Квартира была уютной и милой, с окнами, выходящими на тихий, слегка запущенный, но прекрасный в своем непоруганном естестве скверик.
Его всегда удивляли эти московские безмятежные скверы и дворы, мирно дремлющие на задворках шумных центральных улиц. Они напоминали ему волшебный сад Кэрролла, в котором глупышка Алиса изводила бессмысленными вопросам курящую кальян гусеницу.[36] В таких скверах должна была быть какая-то своя непостижимая тайна, магия, оберегающая эти уголки от шума и суеты огромного города, волшебство, останавливающее бег времени и суматоху человеческих будней. Ему казалось, что, если бы он смог постичь мудрое умиротворение этих скверов, то уподобился бы бодхисатвам и нашел ход, ведущей через арку московского дворика прямо в мифическую Шамбалу.
Но тайна не поддавалась. Наверное, он не знал нужных заклинаний или у него не было специального магического артефакта. Что там имелось у Алисы? Ах да… У нее был волшебный эликсир в склянке с надписью: «Выпей меня»…

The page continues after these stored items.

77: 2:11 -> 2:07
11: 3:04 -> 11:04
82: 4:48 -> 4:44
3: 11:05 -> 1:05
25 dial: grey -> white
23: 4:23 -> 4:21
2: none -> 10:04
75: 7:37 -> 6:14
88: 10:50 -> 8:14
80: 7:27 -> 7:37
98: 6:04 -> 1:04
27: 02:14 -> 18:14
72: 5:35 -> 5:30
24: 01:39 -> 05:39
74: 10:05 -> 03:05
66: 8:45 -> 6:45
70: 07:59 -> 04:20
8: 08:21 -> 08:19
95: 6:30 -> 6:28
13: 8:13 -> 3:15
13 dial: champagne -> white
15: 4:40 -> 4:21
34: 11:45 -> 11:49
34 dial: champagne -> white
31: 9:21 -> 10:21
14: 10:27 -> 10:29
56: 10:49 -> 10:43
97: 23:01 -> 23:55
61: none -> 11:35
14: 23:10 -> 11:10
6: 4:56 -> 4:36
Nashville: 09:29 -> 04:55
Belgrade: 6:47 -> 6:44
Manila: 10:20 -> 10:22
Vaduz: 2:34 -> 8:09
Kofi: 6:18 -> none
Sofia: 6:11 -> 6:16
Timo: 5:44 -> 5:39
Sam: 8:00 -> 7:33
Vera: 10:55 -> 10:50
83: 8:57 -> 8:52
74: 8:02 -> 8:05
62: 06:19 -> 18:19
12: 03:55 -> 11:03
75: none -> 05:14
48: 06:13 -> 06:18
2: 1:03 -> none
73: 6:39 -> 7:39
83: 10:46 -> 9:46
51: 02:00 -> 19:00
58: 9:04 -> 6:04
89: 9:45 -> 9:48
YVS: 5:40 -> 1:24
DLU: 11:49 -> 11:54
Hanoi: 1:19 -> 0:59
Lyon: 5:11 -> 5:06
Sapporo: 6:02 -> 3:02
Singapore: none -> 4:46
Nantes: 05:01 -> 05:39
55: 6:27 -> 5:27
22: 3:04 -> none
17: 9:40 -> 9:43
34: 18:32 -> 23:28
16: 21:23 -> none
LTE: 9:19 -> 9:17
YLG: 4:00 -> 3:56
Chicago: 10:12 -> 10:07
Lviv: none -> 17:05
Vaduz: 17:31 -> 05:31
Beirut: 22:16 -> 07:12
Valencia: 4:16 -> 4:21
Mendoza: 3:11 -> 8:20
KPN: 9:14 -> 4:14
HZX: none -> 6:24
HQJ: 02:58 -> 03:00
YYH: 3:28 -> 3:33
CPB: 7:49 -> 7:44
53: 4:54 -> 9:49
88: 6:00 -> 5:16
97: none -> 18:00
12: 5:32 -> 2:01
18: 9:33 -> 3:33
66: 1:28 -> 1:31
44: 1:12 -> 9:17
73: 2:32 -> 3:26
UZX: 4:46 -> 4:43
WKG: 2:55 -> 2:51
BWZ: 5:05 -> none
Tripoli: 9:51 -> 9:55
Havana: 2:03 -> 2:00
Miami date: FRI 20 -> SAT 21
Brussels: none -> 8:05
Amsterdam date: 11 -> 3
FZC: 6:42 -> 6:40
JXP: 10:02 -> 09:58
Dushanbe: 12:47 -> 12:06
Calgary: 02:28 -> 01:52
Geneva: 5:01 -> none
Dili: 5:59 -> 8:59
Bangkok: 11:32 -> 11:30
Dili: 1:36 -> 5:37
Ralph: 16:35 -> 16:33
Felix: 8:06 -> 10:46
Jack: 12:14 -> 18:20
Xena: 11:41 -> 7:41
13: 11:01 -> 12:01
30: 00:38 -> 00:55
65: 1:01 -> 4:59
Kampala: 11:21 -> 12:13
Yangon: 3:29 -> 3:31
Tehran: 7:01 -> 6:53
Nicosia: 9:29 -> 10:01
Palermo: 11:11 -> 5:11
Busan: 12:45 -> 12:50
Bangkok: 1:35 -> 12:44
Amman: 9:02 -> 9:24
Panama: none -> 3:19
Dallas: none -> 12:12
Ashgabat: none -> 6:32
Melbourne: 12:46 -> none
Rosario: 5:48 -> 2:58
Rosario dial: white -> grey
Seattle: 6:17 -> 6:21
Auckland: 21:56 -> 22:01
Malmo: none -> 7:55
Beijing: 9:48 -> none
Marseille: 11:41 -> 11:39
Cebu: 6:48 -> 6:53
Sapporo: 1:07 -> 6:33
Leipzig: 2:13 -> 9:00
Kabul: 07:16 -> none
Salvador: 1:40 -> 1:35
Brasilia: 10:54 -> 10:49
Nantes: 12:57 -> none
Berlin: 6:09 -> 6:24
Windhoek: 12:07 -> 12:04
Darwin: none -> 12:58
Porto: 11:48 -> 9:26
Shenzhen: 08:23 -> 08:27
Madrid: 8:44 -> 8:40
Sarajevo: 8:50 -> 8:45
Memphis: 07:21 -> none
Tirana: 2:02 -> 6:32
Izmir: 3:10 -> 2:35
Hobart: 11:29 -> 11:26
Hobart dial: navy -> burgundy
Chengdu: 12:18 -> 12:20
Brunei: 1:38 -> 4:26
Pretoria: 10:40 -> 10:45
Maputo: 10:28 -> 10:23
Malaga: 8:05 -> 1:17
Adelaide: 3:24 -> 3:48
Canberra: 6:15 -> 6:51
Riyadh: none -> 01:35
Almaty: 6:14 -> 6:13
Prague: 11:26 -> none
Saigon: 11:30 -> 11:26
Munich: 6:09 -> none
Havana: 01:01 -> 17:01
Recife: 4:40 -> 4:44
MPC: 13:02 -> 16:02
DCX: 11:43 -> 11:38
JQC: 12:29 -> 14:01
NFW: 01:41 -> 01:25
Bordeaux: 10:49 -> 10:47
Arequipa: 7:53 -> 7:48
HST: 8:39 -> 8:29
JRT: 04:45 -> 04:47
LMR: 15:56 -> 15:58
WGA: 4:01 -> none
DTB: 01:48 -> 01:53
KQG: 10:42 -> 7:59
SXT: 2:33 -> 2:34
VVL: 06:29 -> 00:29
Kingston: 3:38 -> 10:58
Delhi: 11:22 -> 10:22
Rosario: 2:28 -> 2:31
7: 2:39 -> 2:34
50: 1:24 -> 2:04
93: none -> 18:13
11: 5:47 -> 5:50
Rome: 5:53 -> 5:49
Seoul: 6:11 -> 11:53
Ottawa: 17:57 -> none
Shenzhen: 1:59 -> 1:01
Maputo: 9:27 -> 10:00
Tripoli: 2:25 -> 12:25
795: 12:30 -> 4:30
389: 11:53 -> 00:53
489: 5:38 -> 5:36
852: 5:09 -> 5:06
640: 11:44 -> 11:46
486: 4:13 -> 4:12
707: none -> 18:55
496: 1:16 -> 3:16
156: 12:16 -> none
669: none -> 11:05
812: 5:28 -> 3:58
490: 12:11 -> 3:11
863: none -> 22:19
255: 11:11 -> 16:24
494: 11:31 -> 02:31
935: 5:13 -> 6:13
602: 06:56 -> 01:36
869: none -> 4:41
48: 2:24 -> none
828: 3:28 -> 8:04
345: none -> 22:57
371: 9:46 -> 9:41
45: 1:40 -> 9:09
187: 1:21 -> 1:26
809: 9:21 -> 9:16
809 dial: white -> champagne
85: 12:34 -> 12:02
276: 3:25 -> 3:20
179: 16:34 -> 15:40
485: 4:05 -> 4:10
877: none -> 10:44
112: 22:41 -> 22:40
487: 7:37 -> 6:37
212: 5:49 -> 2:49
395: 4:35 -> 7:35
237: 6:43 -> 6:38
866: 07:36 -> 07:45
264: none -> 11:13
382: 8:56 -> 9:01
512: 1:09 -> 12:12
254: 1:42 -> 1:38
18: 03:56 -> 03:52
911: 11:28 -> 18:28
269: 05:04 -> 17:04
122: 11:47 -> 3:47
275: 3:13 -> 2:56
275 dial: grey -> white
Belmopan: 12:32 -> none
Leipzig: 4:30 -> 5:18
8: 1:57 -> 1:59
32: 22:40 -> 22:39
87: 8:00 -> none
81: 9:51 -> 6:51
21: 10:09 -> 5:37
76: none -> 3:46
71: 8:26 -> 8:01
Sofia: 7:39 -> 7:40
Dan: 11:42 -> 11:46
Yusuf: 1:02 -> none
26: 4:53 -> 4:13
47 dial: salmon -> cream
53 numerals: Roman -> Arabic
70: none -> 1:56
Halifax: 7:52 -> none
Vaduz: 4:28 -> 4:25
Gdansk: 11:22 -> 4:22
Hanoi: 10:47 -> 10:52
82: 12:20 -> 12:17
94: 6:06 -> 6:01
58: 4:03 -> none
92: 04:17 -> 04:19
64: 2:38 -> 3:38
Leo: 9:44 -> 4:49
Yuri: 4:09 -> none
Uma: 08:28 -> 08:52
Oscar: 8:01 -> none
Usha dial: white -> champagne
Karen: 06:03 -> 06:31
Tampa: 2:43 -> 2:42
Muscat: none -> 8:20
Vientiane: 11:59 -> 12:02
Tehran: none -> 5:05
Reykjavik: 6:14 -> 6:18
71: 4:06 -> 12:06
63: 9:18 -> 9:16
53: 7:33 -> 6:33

Склянка была и у него. Стояла на тумбочке рядом с его постелью, а на этикетке значилось: Valerianumbromid, Dr. Weigert, Antihystericum, Antiepileptikum, Hypnoticum, Sedativum[37]. Но этот эликсир не то что не помогал попасть в страну чудес, он даже не избавлял от бессонницы, хотя и считался лучшим средством не только в Москве, но и Петрограде, Варшаве, Гельсингфорсе, Берлине и Париже. Совершенно бессмысленная микстура!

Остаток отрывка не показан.